When Alsop reduced York to 17 for 3 securing three lbw verdicts the increasingly lubricated Scholes terrace was scenting a famously improbable Scholes win, but McKendry and Collins calmly took it up to 104 for 3 by drinks at 25 overs, and all was quiet on the Western terrace. However once again a break in play changed everything, as McKendry was stumped for 39, and there followed a passage of play that will forever be written into Scholes folklore. Four wickets fell for 9 runs as the double act of Holmes and Shah Nawaz ripped the heart out of York, and the evergreen wicketkeeper claimed a fifth successive victim as he dived full length to his right to take Wackett off the rapid Brook. When a jubilant Shah Nawaz yorked “Grovesy” York were incredibly reduced to 144 for 9, and it was left to popular Aussie Luke Bird to castle Pringle and spark the inevitable crowd invasion, as York were all out for 157 in the 44th over. Alsop had a superb 3 for 25 and inevitable man of the match winner Shah Nawaz 4 for 25 as the celebrations began in earnest, and yes we bus travellers did make it back to Scholes after another perilous journey down the M1. With the First XI in fourth place in the Premiership and the Second XI finishing runners up, the Under 17’s winning League and Cup and all Junior teams doing well, winning this competition rounds off another highly successful Scholes CC season, well done to all who played a role in our continuing success.
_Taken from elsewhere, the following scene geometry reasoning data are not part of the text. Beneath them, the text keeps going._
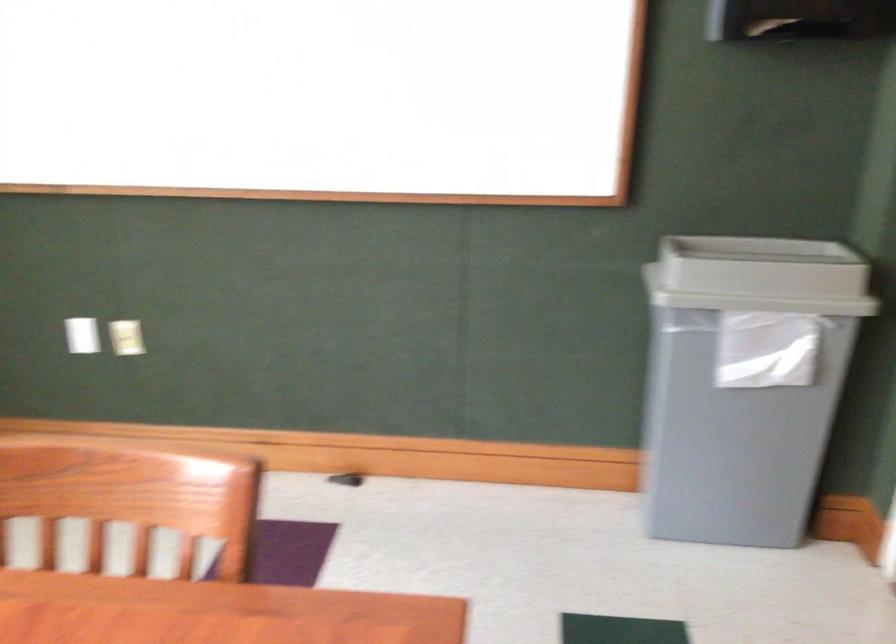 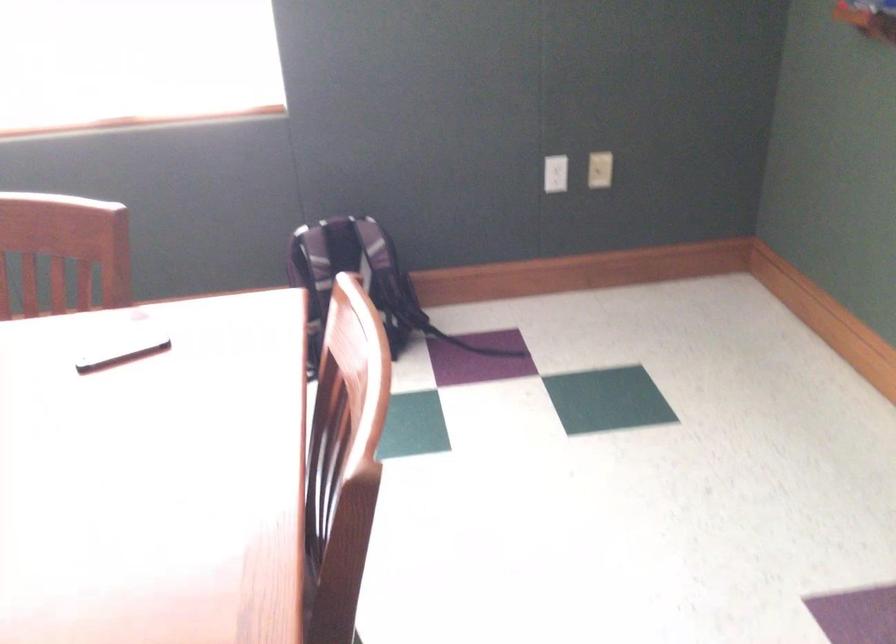 The images are taken continuously from a first-person perspective. In which direction is your viewpoint rotating?

The camera rotated toward left-down. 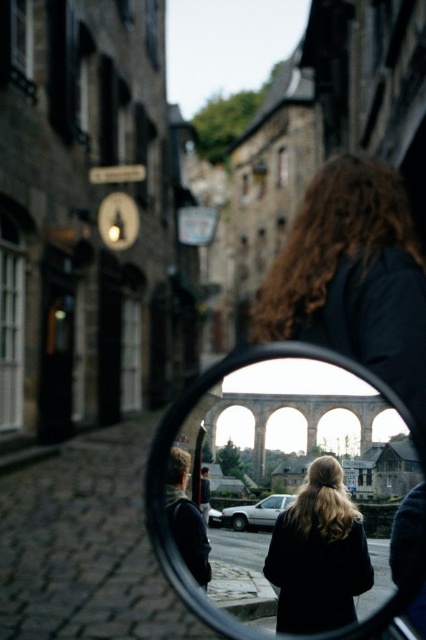 Between clear glass mirror at center and dark wool coat at center, which one has more height?

With more height is clear glass mirror at center.

Who is positioned more to the left, clear glass mirror at center or dark wool coat at center?

Positioned to the left is clear glass mirror at center.

The height and width of the screenshot is (640, 426). What are the coordinates of `clear glass mirror at center` in the screenshot? It's located at (287, 493). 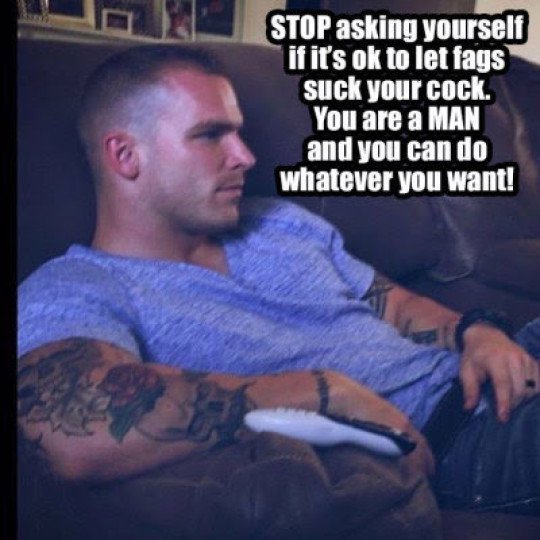 Image resolution: width=540 pixels, height=540 pixels. I want to click on couch, so click(55, 174). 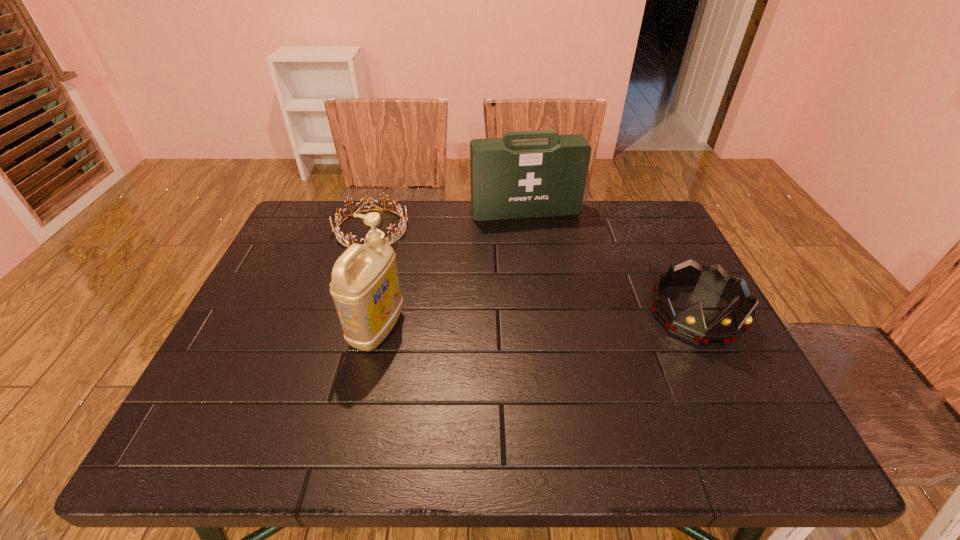 Locate an element on the screen. The height and width of the screenshot is (540, 960). free space on the desktop that is between the detergent and the taller tiara and is positioned on the front-facing side of the first-aid kit is located at coordinates (562, 320).

You are a GUI agent. You are given a task and a screenshot of the screen. Output one action in this format:
    pyautogui.click(x=<x>, y=<y>)
    Task: Click on the free spot on the desktop that is between the detergent and the second shortest object and is positioned on the front-facing side of the shortest object
    The width and height of the screenshot is (960, 540).
    Given the screenshot: What is the action you would take?
    pyautogui.click(x=503, y=323) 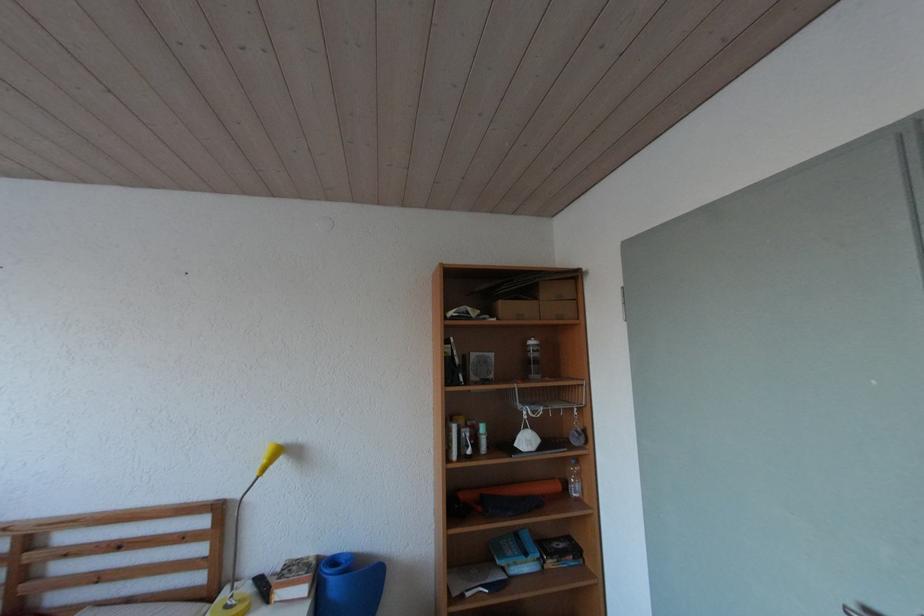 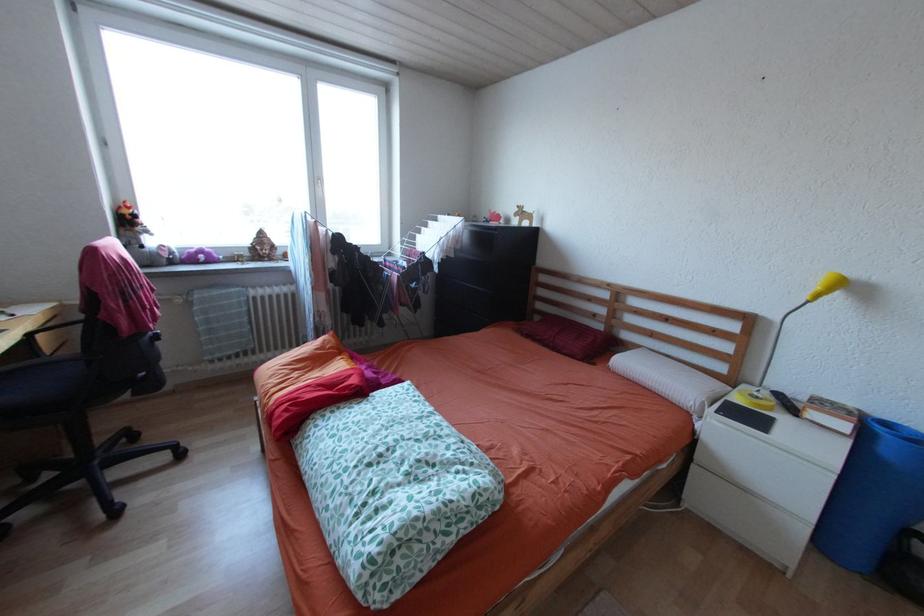 Based on the continuous images, in which direction is the camera rotating?

The camera rotated toward left-down. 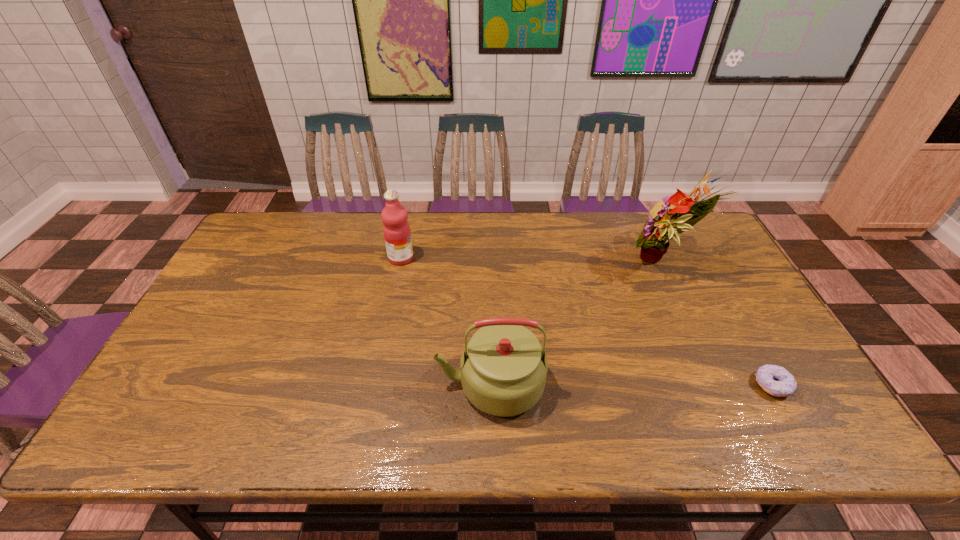 Locate an element on the screen. This screenshot has height=540, width=960. vacant space located 0.370m at the spout of the kettle is located at coordinates (284, 384).

Where is `blank space located on the back of the doughnut`? blank space located on the back of the doughnut is located at coordinates (750, 345).

I want to click on bouquet located in the far edge section of the desktop, so point(654,239).

The image size is (960, 540). I want to click on fruit juice located in the far edge section of the desktop, so click(x=396, y=229).

Where is `object present at the near edge`? This screenshot has height=540, width=960. object present at the near edge is located at coordinates (503, 373).

You are a GUI agent. You are given a task and a screenshot of the screen. Output one action in this format:
    pyautogui.click(x=<x>, y=<y>)
    Task: Click on the bouquet that is at the right edge
    The height and width of the screenshot is (540, 960).
    Given the screenshot: What is the action you would take?
    pyautogui.click(x=654, y=239)

Find the location of a particular element. The height and width of the screenshot is (540, 960). doughnut located at the right edge is located at coordinates tap(775, 380).

Locate an element on the screen. object that is at the far right corner is located at coordinates (654, 239).

This screenshot has width=960, height=540. In the image, there is a desktop. What are the coordinates of `vacant space at the far edge` in the screenshot? It's located at (412, 238).

In the image, there is a desktop. Find the location of `blank space at the near edge`. blank space at the near edge is located at coordinates (743, 415).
Saturday 12th September 2009 (Scholes 155 for 3) beat Clayton West (154 all out) by 7 wickets
Scholes concluded their magnificent 2009 cricketing campaign on Saturday with their 15th six point win of the season over Clayton West, their 19th win in 26 games, which enabled them to overtake Honley’s previous Premiership record of 119 points. It was a fitting finale on the most gorgeous late summers afternoon you could ever wish for, as League Chairman Roger France handed the coveted Byrom Shield over to a mightily happy (and relieved) Scholes skipper James Noble before the match. The fixture was understandably a low key but enjoyable stroll in the sunshine for a relaxed Scholes outfit, who were happy enough to bowl the visitors out for 154, as Alsop finished another profitable season by snaring the first three victims for a lowly 14 runs in 11 mesmeric overs, and Floyd secured an initial First team wicket. That left Iqbal Khan to mop up the tale with 4 for 31, as only the excellent Johnny Butterfield (53*), and to a lesser extent Firth (21) and Gibson (27) offered any real resistance. Yet again Scholes stuttered early doors as Smith went for 27 and Latif 15 and the champions were ever so slightly rocking on 53 for 3, but popular Aussie Shane Mott looked determined to leave the club on a high note right from his first delivery, and Khan just carried on in the rich vein of batting form he has reached during the month of Ramadan, seemingly taken to a higher plain of cricketing mastery by fasting and praying during daylight hours. These two contrasting but consummate batters took Scholes to their target in the 36th over, with Khan collecting another “red inker” on 38*, and Mott signing off with an unbeaten 53* which feaured nine 4’s and one maximum.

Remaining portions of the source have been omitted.